Authentication with Kerberos​

Kerberos is an authentication protocol designed to provide strong identity verification for applications through the use of encryption with private keys.

Environment settings​

  1. When the services in the cluster are configured with Kerberos authentication, the relevant authentication information is needed in Hive Catalog configuration.
  • hadoop.kerberos.keytab: the principal required for authentication.
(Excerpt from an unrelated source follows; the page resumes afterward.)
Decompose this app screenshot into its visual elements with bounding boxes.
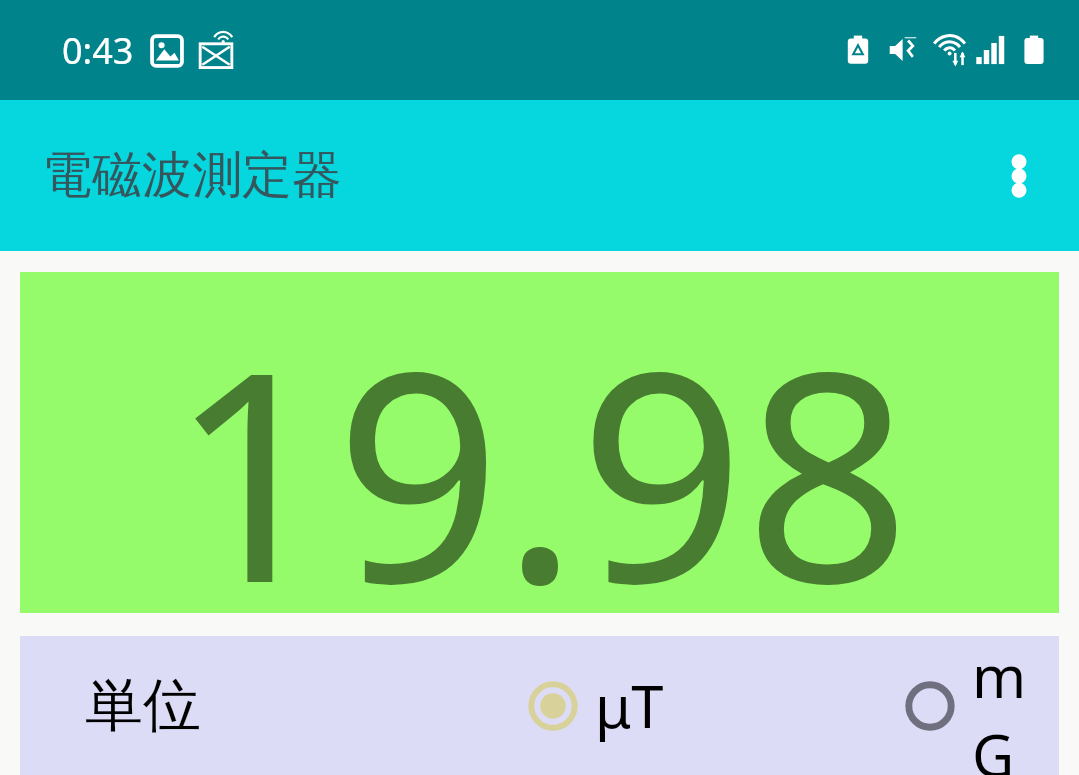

It should be the same as the keytab in the Doris cluster.
  • hadoop.kerberos.principal: Find the corresponding principal for the hostname in the Doris cluster, such as doris/``hostname@HADOOP.COM, and verify with klist -kt using the keytab.
  • yarn.resourcemanager.principal: Go to the Yarn Resource Manager node and retrieve this from yarn-site.xml. Verify the keytab of Yarn with klist -kt.
  • hive.metastore.kerberos.principal: Go to the Hive metadata service node and retrieve this from hive-site.xml. Verify the keytab of Hive with klist -kt.
  • hadoop.security.authentication: Enable Hadoop Kerberos authentication.
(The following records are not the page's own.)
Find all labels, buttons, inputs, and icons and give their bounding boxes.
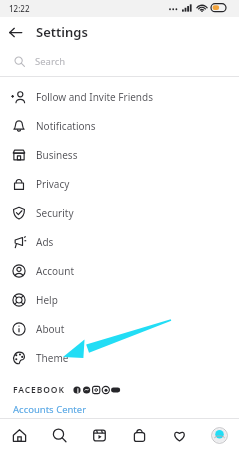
staticText: Search: [35, 55, 66, 68]
staticText: Settings: [36, 23, 88, 41]
button[interactable]: Theme: [0, 343, 239, 372]
button[interactable]: Account: [0, 256, 239, 285]
button[interactable]: Security: [0, 198, 239, 227]
button[interactable]: Notifications: [0, 111, 239, 140]
button[interactable]: Search: [0, 47, 239, 76]
button[interactable]: Activity: [159, 419, 199, 452]
button[interactable]: Shop: [119, 419, 159, 452]
button[interactable]: Back: [0, 17, 30, 47]
button[interactable]: Help: [0, 285, 239, 314]
staticText: Notifications: [36, 119, 96, 133]
staticText: Ads: [36, 235, 54, 249]
button[interactable]: Profile: [199, 419, 239, 452]
button[interactable]: Follow and Invite Friends: [0, 82, 239, 111]
staticText: Theme: [36, 351, 69, 365]
button[interactable]: Reels: [79, 419, 119, 452]
button[interactable]: Search: [39, 419, 79, 452]
button[interactable]: Accounts Center: [13, 403, 87, 416]
staticText: Security: [36, 206, 74, 220]
button[interactable]: Business: [0, 140, 239, 169]
button[interactable]: Privacy: [0, 169, 239, 198]
button[interactable]: Ads: [0, 227, 239, 256]
staticText: About: [36, 322, 65, 336]
staticText: FACEBOOK: [13, 384, 65, 396]
staticText: Business: [36, 148, 78, 162]
staticText: Privacy: [36, 177, 70, 191]
staticText: Help: [36, 293, 58, 307]
button[interactable]: About: [0, 314, 239, 343]
staticText: 12:22: [9, 3, 30, 14]
button[interactable]: Home: [0, 419, 39, 452]
staticText: Follow and Invite Friends: [36, 90, 153, 104]
staticText: Account: [36, 264, 75, 278]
Place the krb5.conf file and keytab authentication file on all BE and FE nodes. Ensure consistencyt of the path of the keytab authentication file. By default, the krb5.conf file is placed in the /etc/krb5.conf path. Also, confirm that the JVM parameter -Djava.security.krb5.conf and the environment variable KRB5_CONFIGpoint to the correct path of the krb5.conf file.
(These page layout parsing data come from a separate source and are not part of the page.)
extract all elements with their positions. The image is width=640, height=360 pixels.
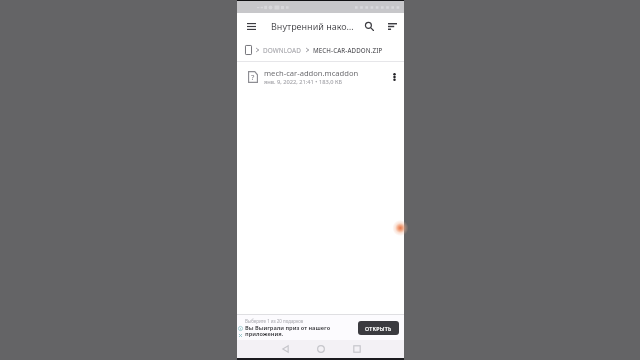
staticText: ОТКРЫТЬ xyxy=(365,325,392,332)
staticText: mech-car-addon.mcaddon xyxy=(264,68,359,78)
button[interactable]: Recents xyxy=(348,340,366,358)
staticText: Выберите 1 из 20 подарков xyxy=(245,318,304,324)
button[interactable]: Back xyxy=(276,340,294,358)
button[interactable]: More options xyxy=(385,68,403,86)
staticText: янв. 9, 2022, 21:41 • 183,0 КБ xyxy=(264,78,342,86)
button[interactable]: ОТКРЫТЬ xyxy=(358,321,399,335)
button[interactable]: Выберите 1 из 20 подарков xyxy=(237,315,404,340)
button[interactable]: Add xyxy=(391,219,404,237)
button[interactable]: ? xyxy=(237,62,404,92)
button[interactable]: Sort xyxy=(382,16,402,36)
staticText: ? xyxy=(251,72,255,82)
button[interactable]: Search xyxy=(359,16,379,36)
staticText: DOWNLOAD xyxy=(263,46,302,55)
button[interactable]: Menu xyxy=(241,16,261,36)
staticText: Вы Выиграли приз от нашего приложения. xyxy=(245,324,331,338)
staticText: Внутренний нако… xyxy=(271,20,354,32)
staticText: MECH-CAR-ADDON.ZIP xyxy=(313,46,383,54)
button[interactable]: Home xyxy=(312,340,330,358)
  1. After the configuration is completed, if you cannot locate the issue in the FE and BE logs, you can enable Kerberos debugging.
  • On all FE and BE nodes, locate the conf/fe.conf and conf/be.conf files in the deployment path.
  • After finding the configuration files, set the JVM parameter -Dsun.security.krb5.debug=true in the JAVA_OPTS variable to enable Kerberos debugging.
  • The FE Kerberos authentication debug information can be found in the FE log path log/fe.out, and the BE Kerberos authentication debug information can be found in the BE log path log/be.out.
  • For solutions to more common issues, refer to FAQ.

Best practice​

Example:

CREATE CATALOG hive_krb PROPERTIES (
'type'='hms',
'hive.metastore.uris' = 'thrift://172.0.0.1:9083',
'hive.metastore.sasl.enabled' = 'true',
'hive.metastore.kerberos.principal' = 'your-hms-principal',
'hadoop.security.authentication' = 'kerberos',
'hadoop.kerberos.keytab' = '/your-keytab-filepath/your.keytab',
'hadoop.kerberos.principal' = 'your-principal@YOUR.COM',
'yarn.resourcemanager.principal' = 'your-rm-principal'
);

Example of HDFS HA information and Kerberos authentication information:

CREATE CATALOG hive_krb_ha PROPERTIES (
'type'='hms',
'hive.metastore.uris' = 'thrift://172.0.0.1:9083',
'hive.metastore.sasl.enabled' = 'true',
'hive.metastore.kerberos.principal' = 'your-hms-principal',
'hadoop.security.authentication' = 'kerberos',
'hadoop.kerberos.keytab' = '/your-keytab-filepath/your.keytab',
'hadoop.kerberos.principal' = 'your-principal@YOUR.COM',
'yarn.resourcemanager.principal' = 'your-rm-principal',
'dfs.nameservices'='your-nameservice',
'dfs.ha.namenodes.your-nameservice'='nn1,nn2',
'dfs.namenode.rpc-address.your-nameservice.nn1'='172.21.0.2:8088',
'dfs.namenode.rpc-address.your-nameservice.nn2'='172.21.0.3:8088',
'dfs.client.failover.proxy.provider.your-nameservice'='org.apache.hadoop.hdfs.server.namenode.ha.ConfiguredFailoverProxyProvider'
);

Hive transactional table​

Hive transactional tables are tables that support ACID semantics in Hive. For more details, see: https://cwiki.apache.org/confluence/display/Hive/Hive+Transactions

Support for Hive transactional tables​

Table TypeSupported Operations in HiveHive Table PropertiesSupported Hive Versions
Full-ACID Transactional TableSupports Insert, Update, Delete operations'transactional'='true', 'transactional_properties'='insert_only'3.x, 2.x. In 2.x, loading can only be performed after major compaction is executed in Hive.
Insert-Only Transactional TableOnly supports Insert operations'transactional'='true'3.x,2.x

Current restrictions​

Currently, scenarios involving Original Files are not supported. After a table is converted into a transactional table, subsequent newly written data files will follow the schema of Hive Transactional table. However, existing data files will not be converted to the schema of the Transactional table. These files are referred to as Original Files.